I don't really like the abrupt 'Update your OS' responses a lot of people get when they have problems with slightly out-of-support-period machines (quite often with problems which likely aren't really related to using an older release), however, I do have to ask why you've decided to update to 10-CURRENT and then ask for support on the forums?

It's highly possible for all sorts of things not to work correctly in CURRENT, especially ports/packages. If you have to come on here and ask for help, I would suggest you should be running a RELEASE or STABLE branch.
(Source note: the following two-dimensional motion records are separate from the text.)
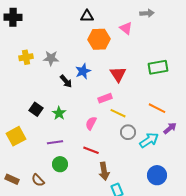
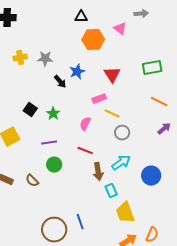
orange line: (157, 108) -> (159, 102), moved
cyan arrow: (149, 140) -> (121, 163), moved

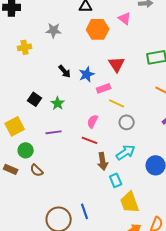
gray star: (45, 59) -> (54, 30), moved
blue star: (77, 72) -> (87, 74), moved
pink semicircle: (85, 124) -> (93, 121), moved
green circle: (54, 165) -> (26, 150), moved

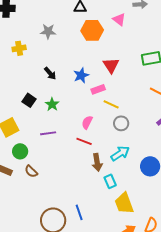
black arrow: (65, 71) -> (50, 73), moved

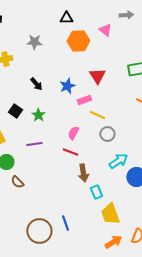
cyan arrow: (120, 153) -> (118, 161), moved

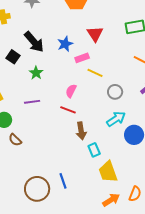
black arrow: (36, 84) -> (34, 42), size x1.6
black square: (15, 111) -> (13, 57), moved
gray circle: (107, 134) -> (115, 92), moved

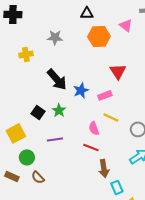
blue star: (65, 44) -> (81, 90), moved
black square: (13, 57) -> (38, 112), moved
yellow line: (95, 73) -> (111, 117), moved
pink semicircle: (71, 91) -> (94, 128), turned -48

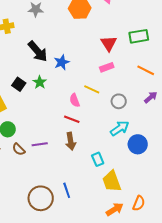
red triangle: (118, 71) -> (109, 43), moved
pink rectangle: (105, 95) -> (107, 67), moved
purple line: (55, 139) -> (40, 144), moved
brown arrow: (104, 168) -> (71, 141), moved

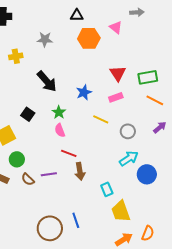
green rectangle: (139, 36) -> (148, 77), moved
blue star: (62, 62) -> (84, 92), moved
green star: (40, 82) -> (59, 112), moved
pink semicircle: (75, 100) -> (60, 130), moved
red line: (72, 119) -> (69, 153), moved

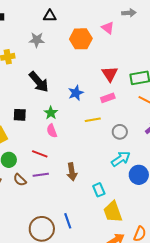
black triangle: (77, 15) -> (50, 16), moved
black square: (28, 114) -> (20, 115), turned -32
yellow line: (101, 119) -> (93, 120), turned -35
red line: (69, 153) -> (40, 154), moved

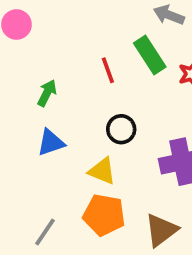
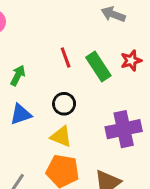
green rectangle: (150, 55) -> (98, 66), moved
black circle: (121, 129) -> (64, 104), moved

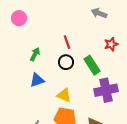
green rectangle: (98, 66) -> (92, 65), moved
black circle: (64, 104) -> (66, 62), moved

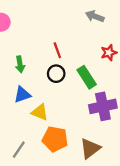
green arrow: (35, 54) -> (20, 64), turned 144
yellow triangle: (64, 95) -> (40, 112), moved

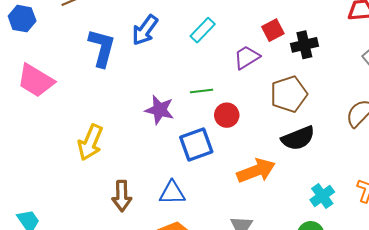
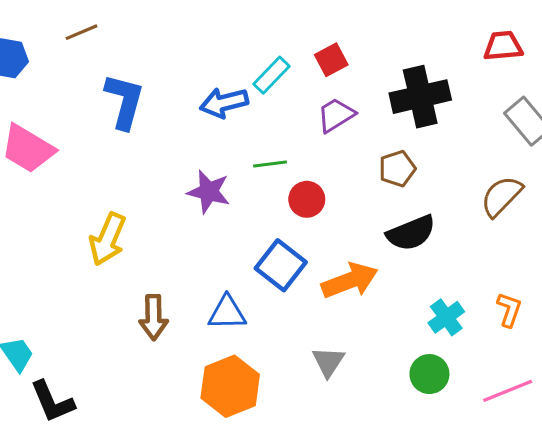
blue arrow: (145, 30) -> (224, 103), moved, turned 40
red square: (273, 30) -> (331, 60), moved
black cross: (304, 45) -> (420, 97), size x1.5
brown pentagon: (289, 94) -> (397, 169), size x0.7
blue square: (196, 145) -> (281, 265), moved, turned -32

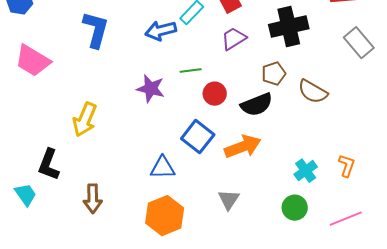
brown semicircle: (501, 196) -> (313, 92), moved, turned -104
black semicircle: (411, 233) -> (257, 105), moved
brown arrow: (154, 317) -> (93, 199), moved
black L-shape: (52, 402) -> (49, 165), moved, turned 44

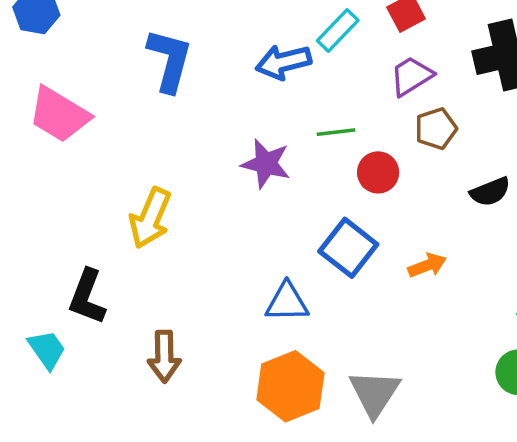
brown pentagon: (274, 74) -> (436, 129), moved
black semicircle: (257, 105) -> (490, 192), moved, size x0.7
orange arrow: (243, 147) -> (427, 265), size x0.6
gray triangle: (229, 200) -> (375, 393), moved, size x1.4

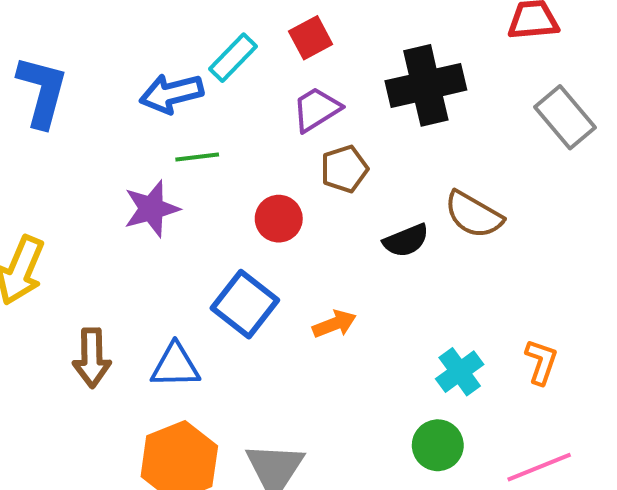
green line: (336, 132) -> (197, 157), moved
purple star: (266, 164) -> (151, 209), turned -30
brown arrow: (164, 356) -> (92, 358), moved

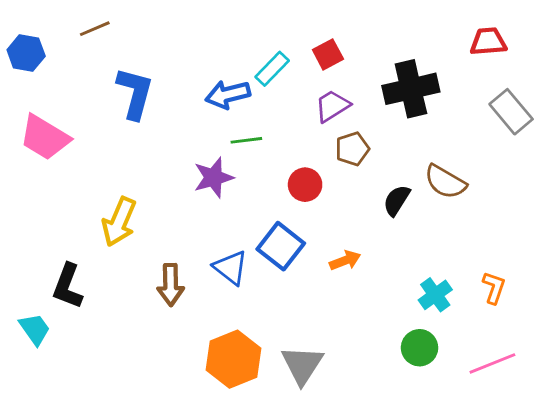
black semicircle: (406, 241) -> (397, 200), turned 144
blue triangle: (175, 366) -> (231, 268), moved, turned 39

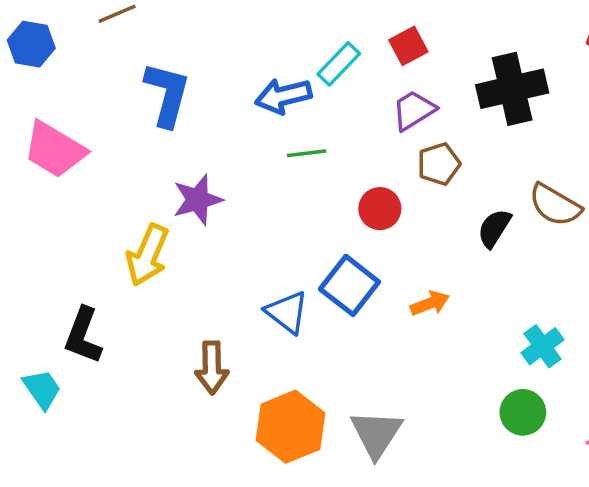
purple star: (214, 177) -> (198, 200), moved
brown arrow: (171, 285) -> (212, 368), moved

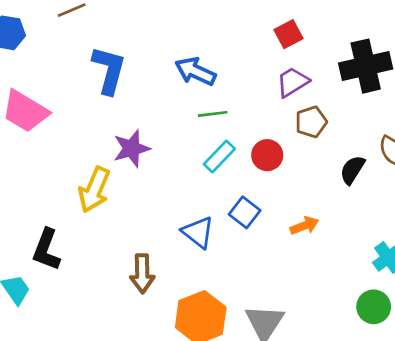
cyan rectangle: (339, 64) -> (219, 156), moved
blue arrow: (283, 96) -> (195, 71), turned 39
blue square: (349, 285) -> (245, 212), size x0.7

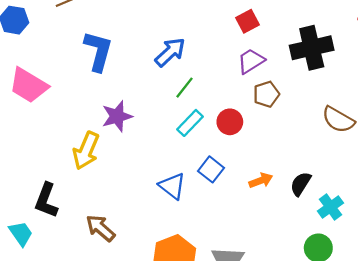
blue arrow: (195, 71) -> (170, 52), turned 112
green line: (213, 114) -> (184, 88), turned -45
black semicircle: (352, 170) -> (301, 184), moved
brown arrow: (142, 274) -> (100, 228), moved, turned 132

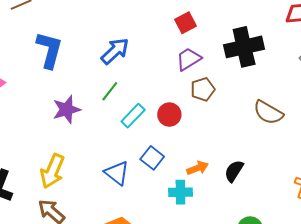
green line: (184, 88) -> (110, 91), moved
yellow arrow: (86, 151) -> (52, 171), moved
cyan cross: (330, 207) -> (180, 192), moved, turned 35

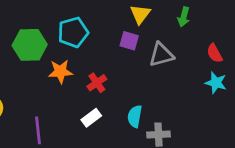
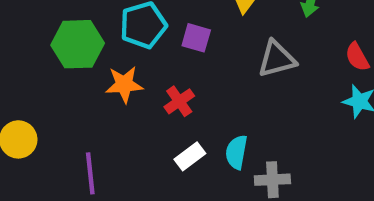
purple square: (129, 41) -> (196, 38), moved
white rectangle: (91, 118) -> (190, 156), moved

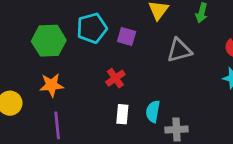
orange star: (124, 84) -> (52, 85), moved
white rectangle: (190, 156) -> (122, 114), turned -48

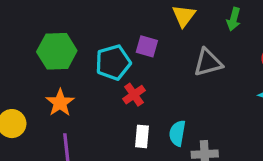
cyan pentagon: (92, 28) -> (113, 62), moved
orange star: (52, 85) -> (60, 103), turned -30

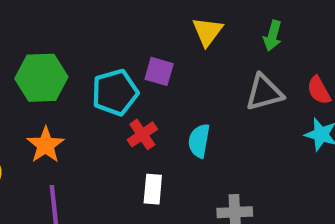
gray triangle: (208, 62) -> (264, 92), moved
cyan semicircle: (177, 133) -> (199, 141), moved

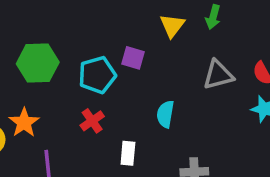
green arrow: (273, 36) -> (213, 17), moved
red cross: (142, 134) -> (92, 121), moved
orange star: (46, 145) -> (24, 123), moved

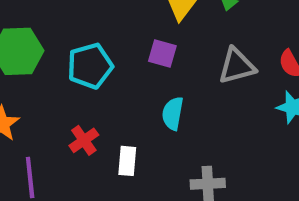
purple square: (133, 58) -> (162, 54), moved
red cross: (92, 121) -> (84, 140), moved

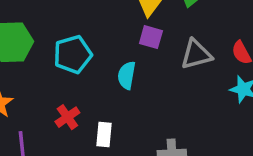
purple square: (162, 54) -> (151, 37), moved
cyan semicircle: (173, 113) -> (127, 75), moved

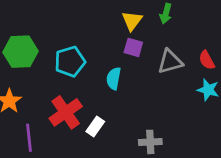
red cross: (67, 117) -> (66, 112), size x1.6
white rectangle: (104, 134) -> (95, 126), turned 30

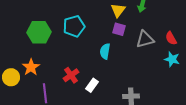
cyan pentagon: (70, 62) -> (74, 26), moved
red cross: (66, 112) -> (71, 75), size x0.7

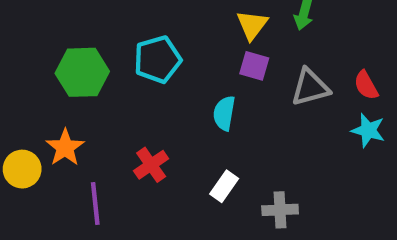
white rectangle: (92, 85) -> (224, 186), moved

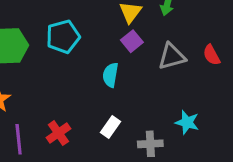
purple square: (254, 66) -> (132, 41), turned 35
cyan star: (368, 130) -> (187, 122), moved
red cross: (151, 165) -> (58, 133), moved

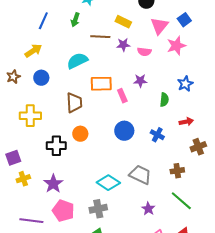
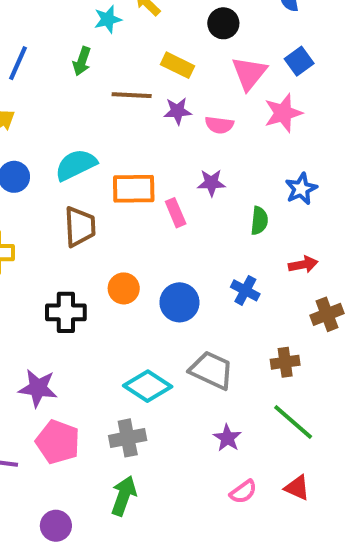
cyan semicircle: (77, 61) -> (76, 165), moved
blue circle: (124, 131) -> (179, 302), moved
orange circle: (80, 134) -> (124, 288), moved
black cross: (56, 146) -> (66, 312), moved
purple star: (53, 184) -> (38, 388), turned -30

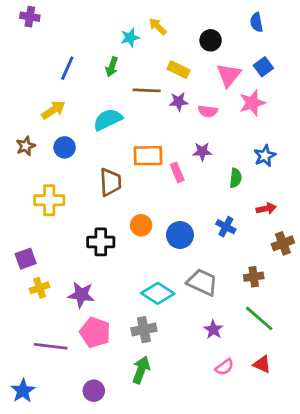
cyan semicircle: (76, 165) -> (108, 120), moved

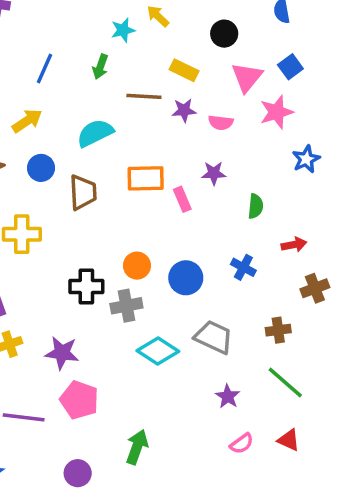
blue star: (265, 156) -> (306, 159), moved
brown trapezoid: (110, 182) -> (83, 192), moved
gray cross: (144, 330) -> (126, 306), moved

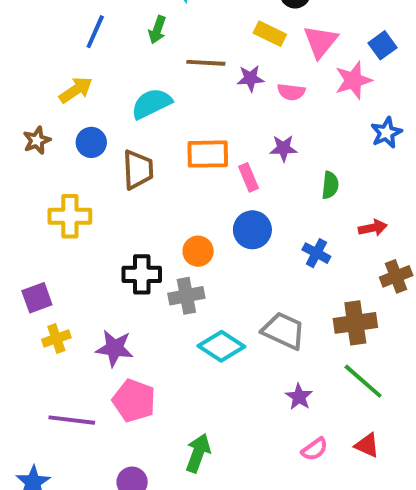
blue square: (290, 67) -> (382, 45), moved
yellow rectangle: (184, 70) -> (270, 34), moved
blue circle: (186, 278) -> (252, 230), moved
brown cross: (278, 330) -> (355, 323), size x1.5

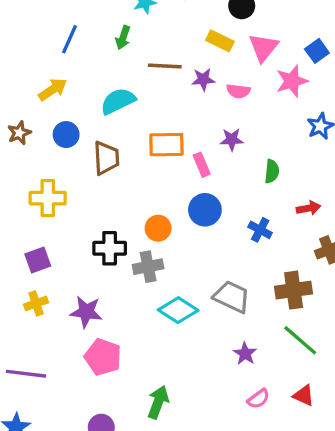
purple square: (37, 298) -> (38, 260), moved
purple line: (72, 420) -> (26, 374), moved

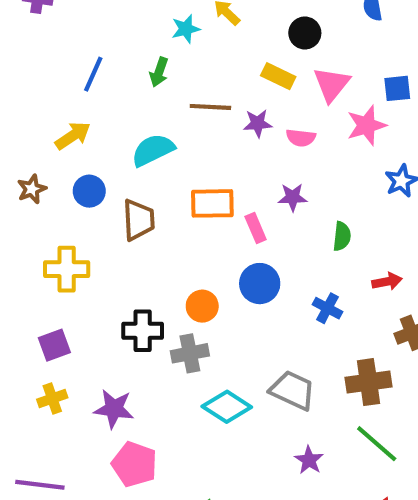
blue square: (317, 51) -> (397, 88), turned 30

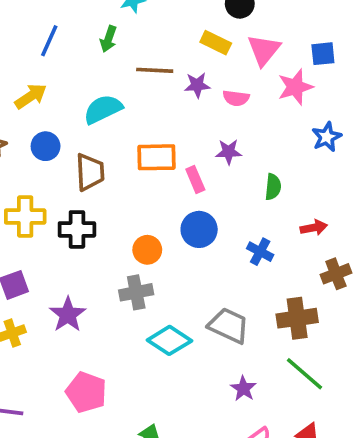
black cross: (143, 331) -> (77, 229), moved
purple star: (114, 409) -> (68, 315), moved, turned 30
See this page for who, and who shouldn't, be running CURRENT
http://www.freebsd.org/doc/en_US.ISO8859-1/books/handbook/current-stable.html


----------



## pkubaj (Dec 7, 2012)

I myself use CURRENT on my notebook and it works great. Of the ports I use on my other computers, only math/sage and editors/libreoffice don't work, but they have replacements. The system itself is very stable, no kernel panics, no strange errors.


----------



## robbtek (Dec 10, 2012)

pkubaj said:
			
		

> I myself use CURRENT on my notebook and it works great. Of the ports I use on my other computers, only math/sage and editors/libreoffice don't work, but they have replacements. The system itself is very stable, no kernel panics, no strange errors.



Also my system work great .
But I dont understand how to check/show ports/pkgs that must be updated .

thanks


----------